Two initial projects will be the focus for this position but the individual will be expected to work on new projects as they are funded.

Overview of initial projects for the post
Initial study to coMpare the carbon footPRINT, patient experience and resources of standard and hypofractionated radiotherapy (IMPRINT): The NHS aims to be net zero by 2040. Radiotherapy (RT) has a high environment impact as about 120,000 UK cancer patients (50% of all cancer patients) are treated per year. Also, RT uses linear accelerators (linacs) to treat patients with high energy radiation requiring a high number of visits per patient (typically 15-30), with implications for patient transport. Recent clinical trials show that shorter courses of RT (delivered over 3-5 visits) are as effective as standard courses (15-30 visits) for tumour control and toxicity in many patient groups. This approach, “hypofractionation” may significantly reduce the carbon footprint of RT, since patient travel forms 70%. In addition, hypofractionation would: (a) reduce travel time to a RT centre increasing the likelihood of patients receiving a full course of RT especially for more deprived groups, (b) greater acceptability to patients, and (c) free up staff and equipment resources to help clear the backlog of cancer cases. This study aims to provide evidence on the feasibility of a definitive evaluation of moving from standard to
hypofractionated RT schedules. The are four objectives: (i) To elicit the views of key decision makers about the main barriers to implementing hypofractionation, with a focus on the role of carbon footprint of treatment (ii) To quantify the possible reduction in carbon footprint from increased adoption of hypofractionation over the UK (iii) To identify the feasibility of assessing the impact of moving to hypofractionation for patients, in terms of travel, acceptability and other concerns identified (iv) To produce indicative estimates of the effect on workflows and hospital costs of hypofractionation versus standard RT. The mathematical modeller employed on this study will contribute to objective (iv).
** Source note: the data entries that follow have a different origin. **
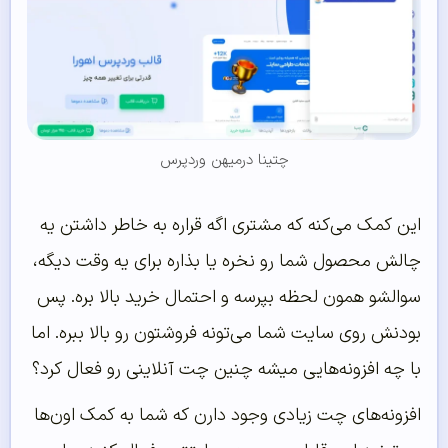
چتینا درمیهن وردپرس
این کمک می‌کنه که مشتری اگه قراره به خاطر داشتن یه
چالش محصول شما رو نخره یا بذاره برای یه وقت دیگه،
سوالشو همون لحظه بپرسه و احتمال خرید بالا بره. پس
بودنش روی سایت شما می‌تونه فروشتون رو بالا ببره. اما
با چه افزونه‌هایی میشه چنین چت آنلاینی رو فعال کرد؟
افزونه‌های چت زیادی وجود دارن که شما به کمک اون‌ها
This will involve building mathematical models (discrete event simulation) to represent the workflow of hypofractionation rather than standard RT for two
exemplar cancers (breast and lung). This project is led by Robert Chuter, Principal Clinical Scientist in the Department of Medical Physics and Engineering at The Christie NHS Foundation Trust. It involves working with health economists, behavioural scientists, clinicians and experts in sustainable health care.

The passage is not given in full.